As soon as Hugo looked up at him, Azerick flung the fresh dung at Hugo’s broad face with the accuracy of a champion archer. The filthy ball of manure hit Hugo right in the mouth with enough force to peel back his puffy lips and shatter the dung ball into dozens of tiny projectiles that caught Carrot, Rolly, and a few unlucky bystanders in its expanding spray.
“Kill him!” Hugo screamed, spitting out bits of horse dung.
Azerick took off like an arrow launched from a bow with the three hoodlums in pursuit. He ran through the crowds as fast as he could without knocking into any of them and slowing his escape. His path of flight intentionally took him on an unerring course toward the old wizard who had so humiliated him previously.

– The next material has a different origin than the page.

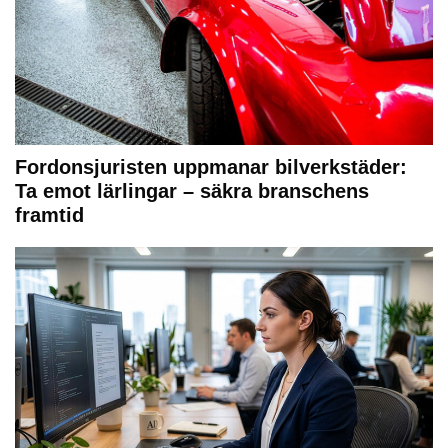
Fordonsjuristen uppmanar bilverkstäder:
Ta emot lärlingar – säkra branschens
framtid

Within moments, he caught sight of his target, ducked his head and ran full tilt into the old man. White wispy beard, boy, and stained robes rolled into an uncontrolled tumble onto the cobbled street.
“You!” the old, coarse voice shouted in surprise as recognition of his assailant sparked in his mind.
Azerick looked behind him with a look of fright, scrambled back to his feet and ran off into the crowd. Hugo, Carrot, and Rolly continued their pursuit through block after block of streets and alleys before Azerick eventually lost them by ducking into a printing shop and running out of the back door before has pursuers were able to turn the corner and spy his escape route.